§ **WHAT YOU SHOULD DO**: The lines below starting at the line containing "Penthouses i hver" and ending at the line containing "leilighetene i midten" are to be repeated exactly, with both ends kept and nothing else added.

START STUDY MATERIAL

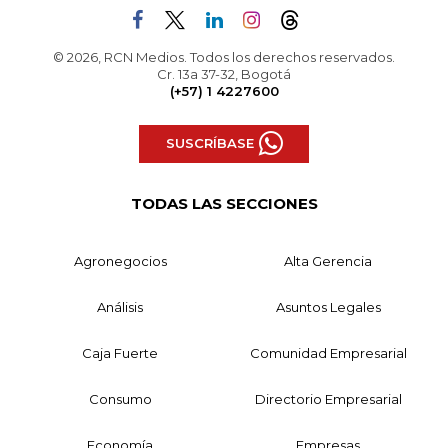
© 2026, RCN Medios. Todos los derechos reservados.
Cr. 13a 37-32, Bogotá
(+57) 1 4227600
SUSCRÍBASE
TODAS LAS SECCIONES
Agronegocios
Alta Gerencia
Análisis
Asuntos Legales
Caja Fuerte
Comunidad Empresarial
Consumo
Directorio Empresarial
Economía
Empresas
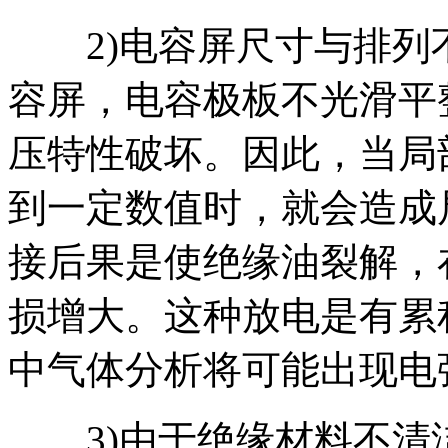
2)电容屏尺寸与排列
容屏，电容极板不光滑平
压特性破坏。因此，当局
到一定数值时，就会造成
接后果是使绝缘油裂解，
损增大。这种放电是有累
中气体分析将可能出现电
3)由于绝缘材料不清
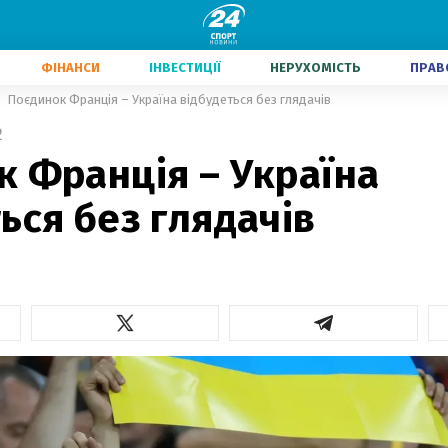
ФІНАНСИ
ІНВЕСТИЦІЇ
НЕРУХОМІСТЬ
ПРАВ
Поєдинок Франція – Україна відбудеться без глядачів
2
к Франція – Україна
ься без глядачів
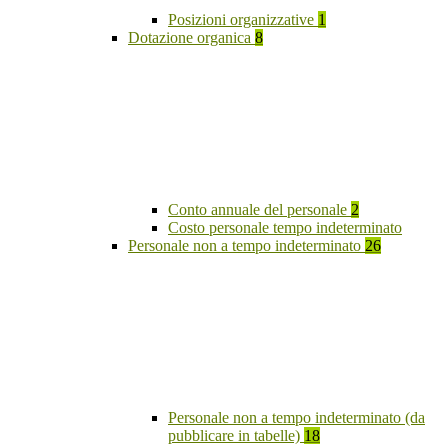
Posizioni organizzative
1
Dotazione organica
8
Conto annuale del personale
2
Costo personale tempo indeterminato
Personale non a tempo indeterminato
26
Personale non a tempo indeterminato (da
pubblicare in tabelle)
18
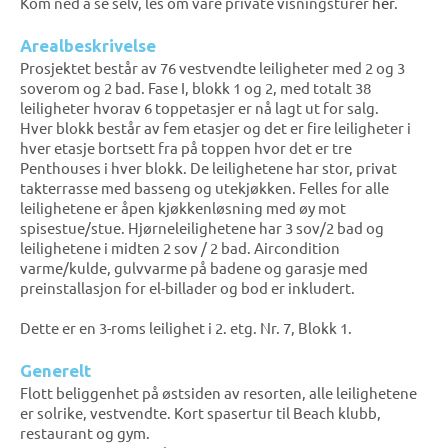
Kom ned å se selv, les om våre private visningsturer
her
.
Arealbeskrivelse
Prosjektet består av 76 vestvendte leiligheter med 2 og 3
soverom og 2 bad. Fase I, blokk 1 og 2, med totalt 38
leiligheter hvorav 6 toppetasjer er nå lagt ut for salg.
Hver blokk består av fem etasjer og det er fire leiligheter i
hver etasje bortsett fra på toppen hvor det er tre
Penthouses i hver blokk. De leilighetene har stor, privat
takterrasse med basseng og utekjøkken. Felles for alle
leilighetene er åpen kjøkkenløsning med øy mot
spisestue/stue. Hjørneleilighetene har 3 sov/2 bad og
leilighetene i midten 2 sov / 2 bad. Aircondition
varme/kulde, gulvvarme på badene og garasje med
preinstallasjon for el-billader og bod er inkludert.
Dette er en 3-roms leilighet i 2. etg. Nr. 7, Blokk 1.
Generelt
Flott beliggenhet på østsiden av resorten, alle leilighetene
er solrike, vestvendte. Kort spasertur til Beach klubb,
restaurant og gym.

END STUDY MATERIAL

§ **YOUR RESPONSE**:
Penthouses i hver blokk. De leilighetene har stor, privat
takterrasse med basseng og utekjøkken. Felles for alle
leilighetene er åpen kjøkkenløsning med øy mot
spisestue/stue. Hjørneleilighetene har 3 sov/2 bad og
leilighetene i midten 2 sov / 2 bad. Aircondition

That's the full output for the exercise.